A better way _may be_ to store JWT token for each timeline next to it,
but may be not.

### Safekeeper
#### Overview
Safekeeper keeps track of multiple tenants, each having multiple timelines.

#### Incoming connections
Safekeeper accepts connections from Compute/Pageserver, each
connection corresponds to a specific timeline and requires
a corresponding JWT token.

Safekeeper also has HTTP API: some parts are per-tenant,
some parts are server-wide, these are different scopes.
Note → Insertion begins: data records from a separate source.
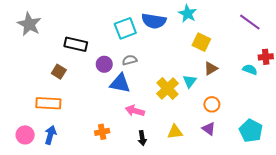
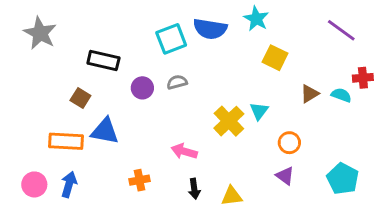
brown triangle: (211, 68) -> (310, 94), moved
blue triangle: (120, 83) -> (105, 131), moved
yellow triangle: (175, 132) -> (232, 196), moved

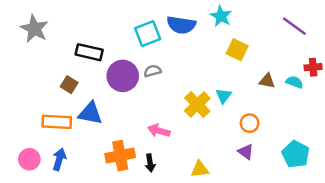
purple circle: (142, 88) -> (123, 76), size x1.6
brown triangle: (310, 94) -> (267, 81), turned 42
orange cross: (139, 180) -> (120, 156), size x1.6
black arrow: (194, 189) -> (150, 163), moved

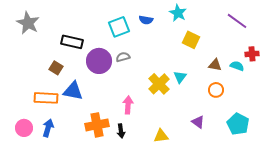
blue semicircle: (181, 25) -> (146, 20), size x0.6
orange circle: (250, 123) -> (216, 90), moved
pink arrow: (159, 131) -> (128, 105), turned 78

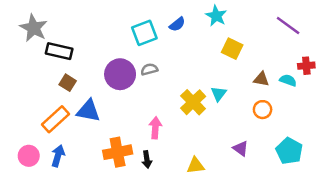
blue semicircle: (146, 20) -> (177, 24), turned -48
black rectangle: (72, 42) -> (59, 51), moved
orange rectangle: (46, 98) -> (55, 119), turned -45

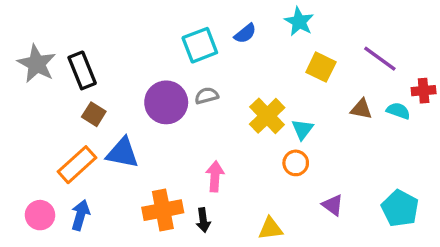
purple line: (288, 26) -> (380, 59), moved
gray star: (34, 28) -> (37, 64), moved
black rectangle: (59, 51) -> (82, 70), turned 55
yellow cross: (193, 102) -> (267, 116), moved
orange circle: (263, 110) -> (296, 163), moved

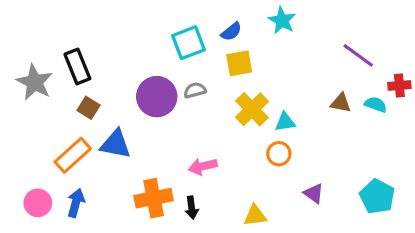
gray star: (37, 64) -> (35, 82), moved
yellow square: (321, 67) -> (239, 63), moved, turned -36
cyan triangle: (302, 129) -> (285, 122), turned 45
pink arrow: (215, 176) -> (203, 166), turned -108

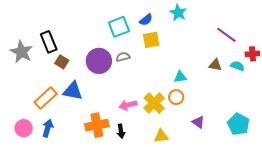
brown square: (89, 108) -> (62, 62), moved
yellow cross: (252, 109) -> (154, 103), moved

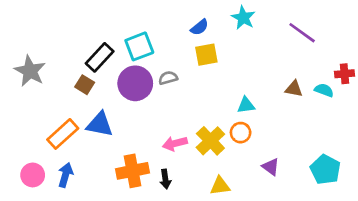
cyan square: (119, 27) -> (139, 46), moved
purple line: (226, 35) -> (302, 33), moved
black rectangle: (49, 42) -> (100, 57), moved, turned 65

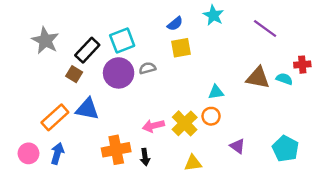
gray star: (30, 71) -> (45, 41), moved
brown triangle: (294, 89) -> (258, 78), size x1.5

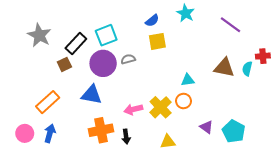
brown square: (74, 74) -> (64, 64), turned 32
cyan semicircle: (284, 79) -> (247, 69), turned -96
blue triangle: (87, 109) -> (92, 95), moved
cyan pentagon: (285, 149) -> (234, 131), moved

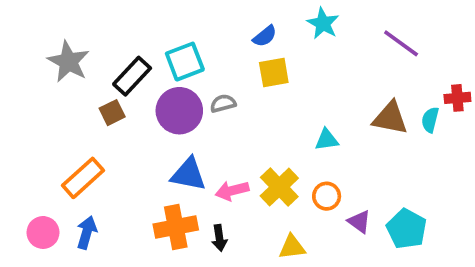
blue triangle: (92, 95) -> (188, 174), moved
orange circle: (184, 101) -> (327, 196), moved

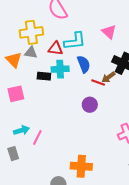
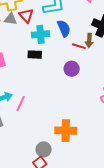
red triangle: (56, 49) -> (26, 15), moved, turned 42
black rectangle: (44, 76) -> (35, 55), moved
brown arrow: (109, 77) -> (89, 40), turned -48

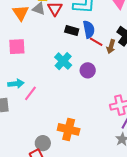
cyan cross: (40, 34) -> (63, 61), moved, turned 36
red line: (79, 46) -> (96, 42), moved
black rectangle: (35, 55) -> (72, 30), moved

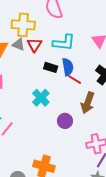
brown arrow: (111, 47) -> (88, 103), moved, size x1.5
purple circle: (88, 70) -> (65, 121), moved

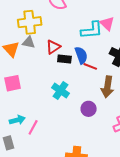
cyan L-shape: (64, 43) -> (92, 30), moved
red triangle: (34, 45) -> (53, 47), moved, turned 35

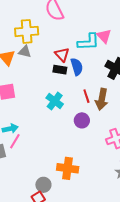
red triangle: (53, 47) -> (62, 54), moved, turned -42
red line: (90, 66) -> (86, 96), moved, turned 48
pink line: (33, 127) -> (15, 141), moved

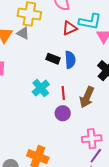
cyan L-shape: (88, 42) -> (90, 22), moved
red triangle: (62, 54) -> (70, 28), moved, turned 35
red line: (86, 96) -> (63, 93), moved

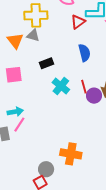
black rectangle: (53, 59) -> (47, 63), moved, turned -32
purple circle: (63, 113) -> (94, 96), moved

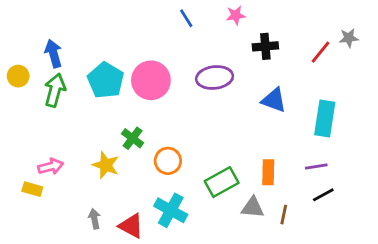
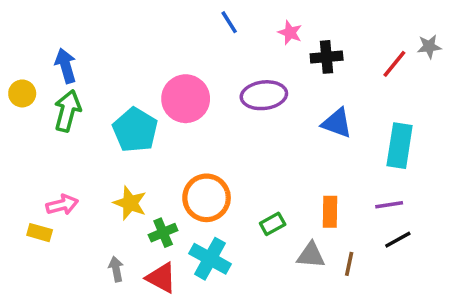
pink star: (236, 15) -> (290, 33), moved, turned 30
cyan pentagon: (106, 80) -> (135, 130), moved
green cross: (133, 138) -> (163, 233), moved, turned 30
orange circle: (168, 161) -> (207, 198), size x1.4
green rectangle: (222, 182) -> (273, 224), size x0.6

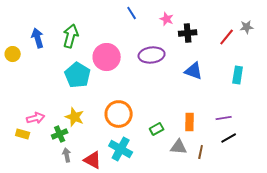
green arrow: (67, 111) -> (71, 36), moved
cyan rectangle: (400, 146) -> (238, 75), moved, size x0.7
green cross: (163, 233) -> (60, 134), moved

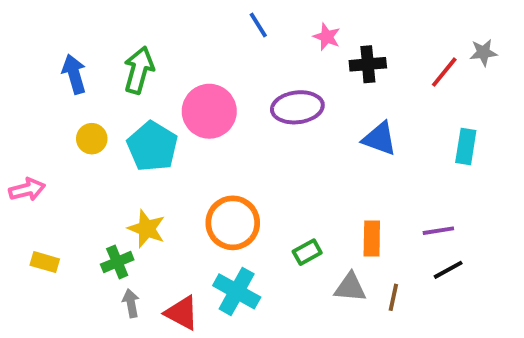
yellow circle: (13, 54) -> (92, 139), moved
pink arrow: (36, 118) -> (27, 190), moved

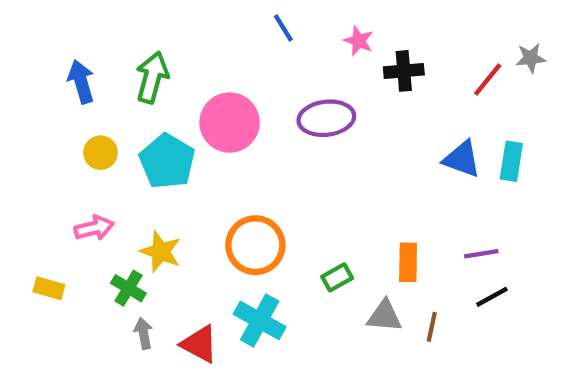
blue triangle: (380, 139) -> (462, 159), moved
pink arrow: (27, 190) -> (94, 228), moved
green cross: (117, 262) -> (128, 288), turned -36

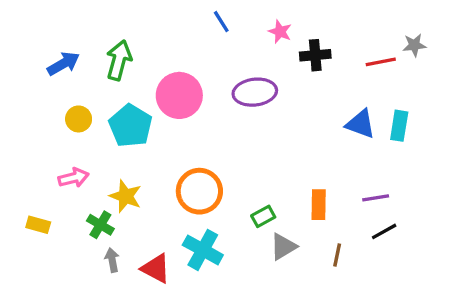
red line: (488, 80) -> (381, 62), turned 40
blue arrow: (81, 82) -> (63, 64), turned 76
gray triangle: (384, 316) -> (283, 247), moved, turned -36

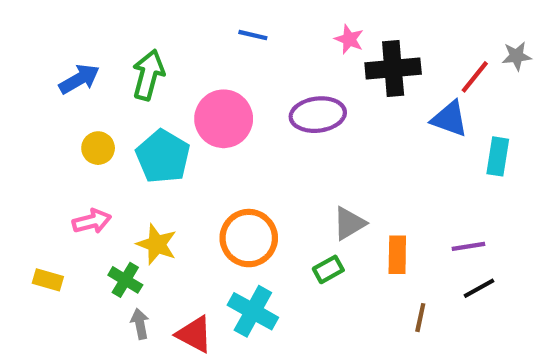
blue line: (221, 22) -> (253, 35), moved, turned -45
black cross: (315, 55) -> (393, 69), size x1.4
red line: (381, 62) -> (475, 77), turned -40
blue triangle: (361, 124) -> (450, 119), moved
gray triangle: (283, 247) -> (349, 223), moved

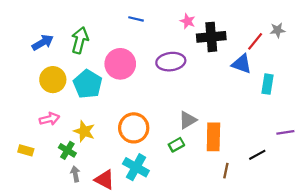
yellow circle: (98, 148) -> (53, 80), size x1.5
purple line: (468, 246) -> (285, 132), moved
orange rectangle: (397, 255) -> (213, 137), size x1.4

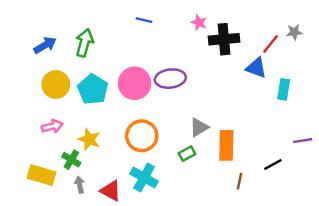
purple ellipse: (171, 62) -> (170, 79), moved
pink circle: (120, 64) -> (135, 83), moved
yellow rectangle: (26, 150) -> (42, 175), moved, size x1.6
The `auth-validation-public-key-path` command line options controls
the authentication mode:

* If the option is missing, there is no authentication or JWT token validation.
* If the option is present, it should be a path to the public key PEM file used for JWT token validation.

#### Outgoing connections
No connections are initiated by a Safekeeper.

### In the source code
Tests do not use authentication by default.
If you need it, you can enable it by configuring the test's environment:

```python
neon_env_builder.auth_enabled = True
```

You will have to generate tokens if you want to access components inside the test directly,
use `AuthKeys.generate_*_token` methods for that.
If you create a new scope, please create a new method to prevent mistypes in scope's name.